§ PROBLEM TO SOLVE: Set each record down exactly, excluding all images.

§ DATASET ENTRIES:

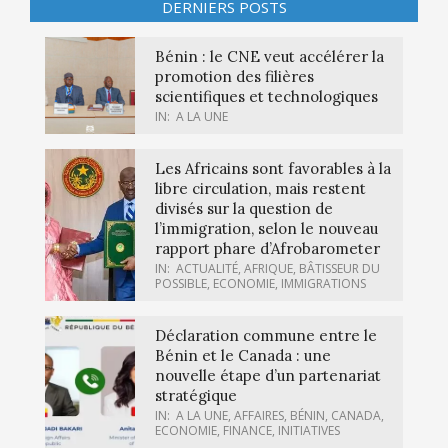
DERNIERS POSTS
Bénin : le CNE veut accélérer la
promotion des filières
scientifiques et technologiques
IN:
A LA UNE
Les Africains sont favorables à la
libre circulation, mais restent
divisés sur la question de
l’immigration, selon le nouveau
rapport phare d’Afrobarometer
IN:
ACTUALITÉ
,
AFRIQUE
,
BÂTISSEUR DU
POSSIBLE
,
ECONOMIE
,
IMMIGRATIONS
Déclaration commune entre le
Bénin et le Canada : une
nouvelle étape d’un partenariat
stratégique
IN:
A LA UNE
,
AFFAIRES
,
BÉNIN
,
CANADA
,
ECONOMIE
,
FINANCE
,
INITIATIVES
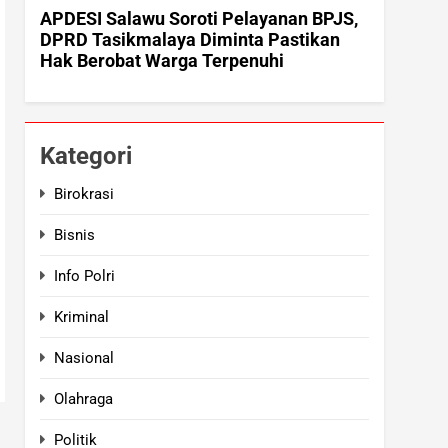
Kategori
Birokrasi
Bisnis
Info Polri
Kriminal
Nasional
Olahraga
Politik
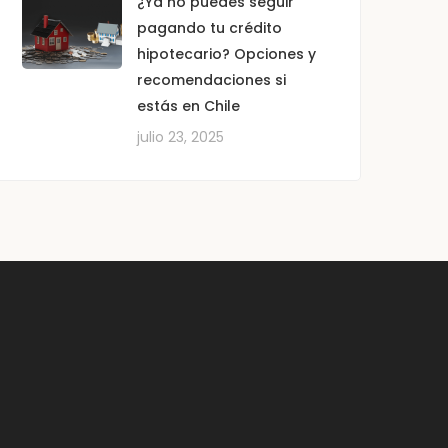
¿Ya no puedes seguir
pagando tu crédito
hipotecario? Opciones y
recomendaciones si
estás en Chile
julio 23, 2025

§ OUTPUT:
DERNIERS POSTS
Bénin : le CNE veut accélérer la
promotion des filières
scientifiques et technologiques
IN:
A LA UNE
Les Africains sont favorables à la
libre circulation, mais restent
divisés sur la question de
l’immigration, selon le nouveau
rapport phare d’Afrobarometer
IN:
ACTUALITÉ
,
AFRIQUE
,
BÂTISSEUR DU
POSSIBLE
,
ECONOMIE
,
IMMIGRATIONS
Déclaration commune entre le
Bénin et le Canada : une
nouvelle étape d’un partenariat
stratégique
IN:
A LA UNE
,
AFFAIRES
,
BÉNIN
,
CANADA
,
ECONOMIE
,
FINANCE
,
INITIATIVES
Kategori
Birokrasi
Bisnis
Info Polri
Kriminal
Nasional
Olahraga
Politik
¿Ya no puedes seguir
pagando tu crédito
hipotecario? Opciones y
recomendaciones si
estás en Chile
julio 23, 2025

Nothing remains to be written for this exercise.